This is where I choose to be and these are the reasons I am here.

A bonus. There are no nuclear power plants west of me, so when the melt downs start to occur, it won’t directly affect us, just indirectly.

To be fair, we have people just like everywhere that like to participate in criminal activities. But you’ve got that everywhere.

Again, I hope I answered the questions. If you’ve got relatives that live in rural Oklahoma, I wouldn’t even consider Montana or Idaho. Give thought to it. If you’ve got young kids, then that means you’re probably young enough to harvest, process and chop eight to ten cords of wood a year. Give thought to it. They have crime there too, by the way.

One last thought here. Remember the movie Jerimiah Johnson? Remember the man that gave him his 50 caliber Hawkin? I think his name was Hatchet Jack. Have a good day.

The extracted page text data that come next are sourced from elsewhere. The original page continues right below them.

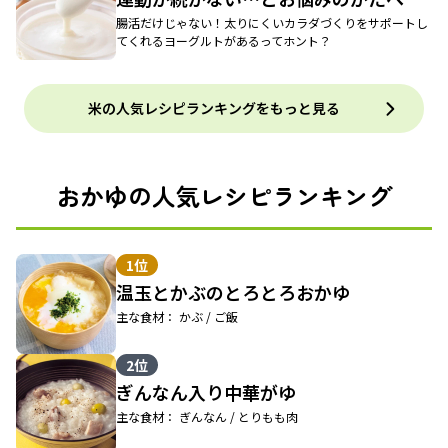
腸活だけじゃない！太りにくいカラダづくりをサポートし
てくれるヨーグルトがあるってホント？
米の人気レシピランキングをもっと見る
おかゆの人気レシピランキング
1位
温玉とかぶのとろとろおかゆ
主な食材： かぶ / ご飯
2位
ぎんなん入り中華がゆ
主な食材： ぎんなん / とりもも肉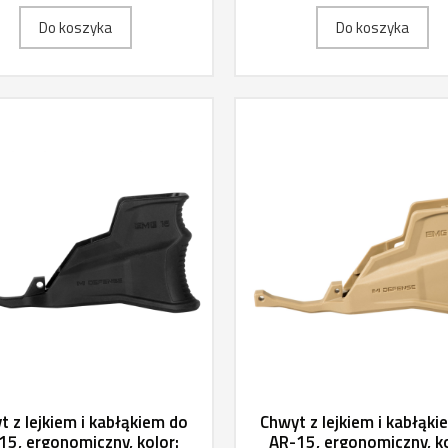
Do koszyka
Do koszyka
t z lejkiem i kabłąkiem do
Chwyt z lejkiem i kabłąki
15, ergonomiczny, kolor:
AR-15, ergonomiczny, ko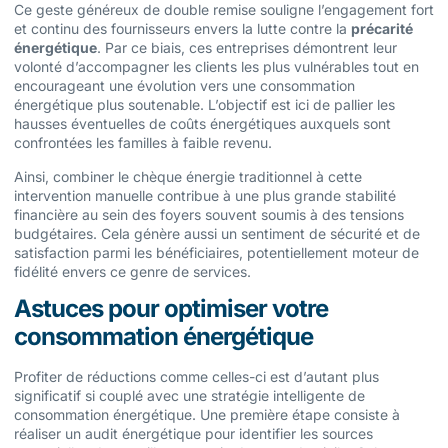
Ce geste généreux de double remise souligne l’engagement fort
et continu des fournisseurs envers la lutte contre la
précarité
énergétique
. Par ce biais, ces entreprises démontrent leur
volonté d’accompagner les clients les plus vulnérables tout en
encourageant une évolution vers une consommation
énergétique plus soutenable. L’objectif est ici de pallier les
hausses éventuelles de coûts énergétiques auxquels sont
confrontées les familles à faible revenu.
Ainsi, combiner le chèque énergie traditionnel à cette
intervention manuelle contribue à une plus grande stabilité
financière au sein des foyers souvent soumis à des tensions
budgétaires. Cela génère aussi un sentiment de sécurité et de
satisfaction parmi les bénéficiaires, potentiellement moteur de
fidélité envers ce genre de services.
Astuces pour optimiser votre
consommation énergétique
Profiter de réductions comme celles-ci est d’autant plus
significatif si couplé avec une stratégie intelligente de
consommation énergétique. Une première étape consiste à
réaliser un audit énergétique pour identifier les sources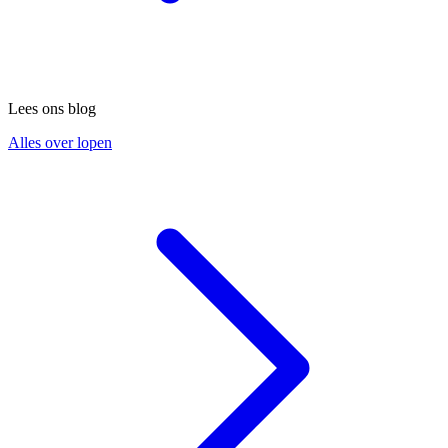
Lees ons blog
Alles over lopen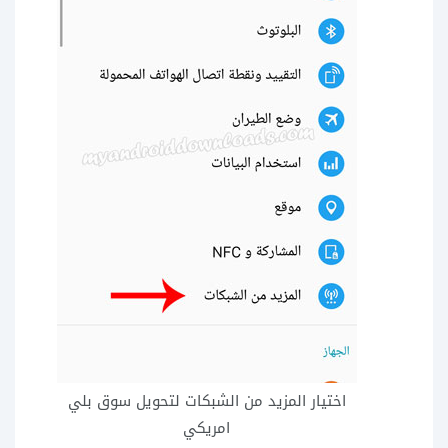
اختيار المزيد من الشبكات لتحويل سوق بلي
امريكي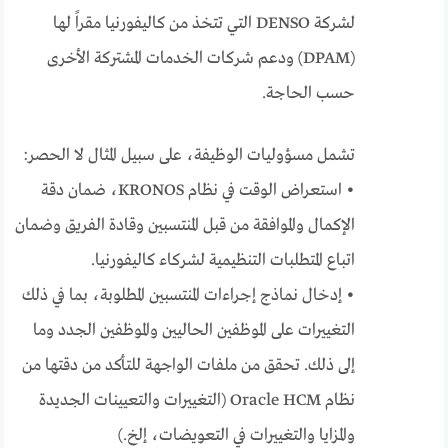
لشركة DENSO التي تتخذ من كاليفورنيا مقراً لها
(DPAM) ودعم شركات الخدمات المشتركة الأخرى
حسب الحاجة.
تشمل مسؤوليات الوظيفة، على سبيل المثال لا الحصر:
• استعراض الوقت في نظام KRONOS، ضمان دقة
الإكمال والموافقة من قبل المنتسبين وقادة الفريق وضمان
اتباع المتطلبات التنظيمية لشركاء كاليفورنيا.
• إدخال نماذج إجراءات المنتسبين المطلوبة، بما في ذلك
التغييرات على الموظفين الحاليين والموظفين الجدد وما
إلى ذلك. تحقق من ملفات الواجهة للتأكد من دقتها من
نظام Oracle HCM (التغييرات والتعيينات الجديدة
والمزايا والتغييرات في التعويضات، إلخ.)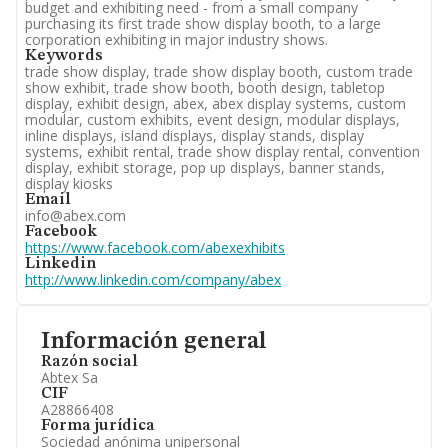
budget and exhibiting need - from a small company
purchasing its first trade show display booth, to a large
corporation exhibiting in major industry shows.
Keywords
trade show display, trade show display booth, custom trade
show exhibit, trade show booth, booth design, tabletop
display, exhibit design, abex, abex display systems, custom
modular, custom exhibits, event design, modular displays,
inline displays, island displays, display stands, display
systems, exhibit rental, trade show display rental, convention
display, exhibit storage, pop up displays, banner stands,
display kiosks
Email
info@abex.com
Facebook
https://www.facebook.com/abexexhibits
Linkedin
http://www.linkedin.com/company/abex
Información general
Razón social
Abtex Sa
CIF
A28866408
Forma jurídica
Sociedad anónima unipersonal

We’ll talk more later, Frank

19 thoughts on “Where to live?

  1. Hello from Oklahoma City! I just found you site and look forward to reading more. Love the article above and the graphics. We had 12 inches here. I work for an agency that sends me all over the country for extended periods of time. I almost died in Minnesota 2 years ago and just returned from Michigan. I have decided for sure that I like the heat better than the cold!

    1. You can die from the heat, AP, it happens every year. But most of them die in houses where they can’t open the windows, or they can’t sit outside under a shade tree. There are other contributing factors. If somebody wants to live in the cold, more power to them. It’s called freedom. As for me and my house, we’ve made our choice.

      Welcome to the blog, glad you found us. Frank

  2. Hi Frank, I live in upstate S.C. So much growth I would love to get more rural. Don’t think the wife would go for it. I appreciate your insights though. As a side note is that a new Chief colored Jeep hiding under that snow? We replaced our old one for a JL,I like having the capability of it. I’m going to build a overland trailer for it. Thanks for all you do,Allan

    1. Hi, Allan. Very observant. But, it’s not a JL, it’s a Gladiator. We are downsizing everything and I wanted a smaller pickup. So, it was time. Let me know how the overland trailer goes. I don’t think at my age it would be possible for me to do. I currently play with an R-Pod. That is as close as I will probably get to a tear drop.

      I lived in Raleigh for a short period of time. Beautiful area. Or it was 45 years ago.

      Seriously, let me know about the overland. Frank

  3. When people ask how we ended up in the SW Missouri Ozarks I always answer “Through a series of very good decisions.” We get all four seasons here, but none so long as to wear a person out. Growing periods are more than adequate for usual crops, and pastures stay green for roughly 8 months.

    This area is heavily Christian and conservative. Matter of fact, in the past 10 years I haven’t seen one democrat on a local election ballot.

    Missouri is a constitutional carry state. Rural taxes are very low. It there’s a building inspector in our County I’d be surprised, having built outbuildings for 20 years without anyone stopping by to look. Land and homes are comparatively lower in cost to most other areas.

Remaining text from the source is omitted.